Bigfoot never enjoy University parties, only attend because father-in-law very popular professor retiring, many people make speech about he so awesome. These parties full of 1960′s era women who think it a shame Bigfoot not have big career in traditionally masculine field. During party recap/recovery time Bigfoot spouse ask, Who in particular do you mean? What did they say to make you think this? Bigfoot think only of one woman, not even in Political Science department, incident circa 2005, Bigfoot never recover, maybe overgeneralize about this demographic. Basis maybe not sound, but feeling still true.

Butter resting in shrub with alter ego, Trace, the crackerjack hypoglycemic awareness dog.

Bubs and Bigfoot begin research hypoglycemic awareness dogs. Seem exclusive South Dakota, Colorado, Northern California, and Virginia.
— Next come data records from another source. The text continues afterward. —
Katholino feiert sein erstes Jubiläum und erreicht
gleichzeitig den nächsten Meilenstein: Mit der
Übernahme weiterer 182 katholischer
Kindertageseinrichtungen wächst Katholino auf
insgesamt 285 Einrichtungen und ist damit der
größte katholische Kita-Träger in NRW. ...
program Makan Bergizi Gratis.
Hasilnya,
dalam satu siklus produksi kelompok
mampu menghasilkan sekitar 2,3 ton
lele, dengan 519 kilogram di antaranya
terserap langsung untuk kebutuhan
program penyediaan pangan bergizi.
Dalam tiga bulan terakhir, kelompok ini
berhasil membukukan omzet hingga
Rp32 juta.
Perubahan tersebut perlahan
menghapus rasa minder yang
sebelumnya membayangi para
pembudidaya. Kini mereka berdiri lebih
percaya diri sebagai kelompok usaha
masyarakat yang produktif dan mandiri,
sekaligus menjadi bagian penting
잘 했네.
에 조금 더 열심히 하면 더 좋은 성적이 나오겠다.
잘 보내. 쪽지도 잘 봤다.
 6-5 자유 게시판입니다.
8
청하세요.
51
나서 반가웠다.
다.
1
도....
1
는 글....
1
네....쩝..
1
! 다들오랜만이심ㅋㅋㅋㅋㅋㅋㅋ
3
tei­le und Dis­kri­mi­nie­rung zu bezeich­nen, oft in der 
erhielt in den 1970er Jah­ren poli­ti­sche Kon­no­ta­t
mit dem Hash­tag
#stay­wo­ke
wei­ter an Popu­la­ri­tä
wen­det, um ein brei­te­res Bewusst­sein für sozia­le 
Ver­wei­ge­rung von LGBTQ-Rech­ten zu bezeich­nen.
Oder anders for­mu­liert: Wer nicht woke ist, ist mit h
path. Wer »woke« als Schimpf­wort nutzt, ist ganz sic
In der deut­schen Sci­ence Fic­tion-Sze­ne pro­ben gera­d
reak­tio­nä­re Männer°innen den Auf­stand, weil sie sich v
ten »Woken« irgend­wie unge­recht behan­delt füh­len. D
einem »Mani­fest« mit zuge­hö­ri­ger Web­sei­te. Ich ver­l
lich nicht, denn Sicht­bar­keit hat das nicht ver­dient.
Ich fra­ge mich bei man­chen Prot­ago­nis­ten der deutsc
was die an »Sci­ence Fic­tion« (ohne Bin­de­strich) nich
This interesting to know. Why South Dakota so advanced? Probably because drink so much factory farm cow milk.

Also learn there no license for service dog accompany person into library, cafe, etc. Tempted pretend Butter a diabetes dog, get him little vest, take him places. Too bad he have history bite mailman. Maybe he go by pseudonym in public No, this isn’t Butter, this is Trace Ketones, our diabetes dog. Please don’t pat him. He’s working.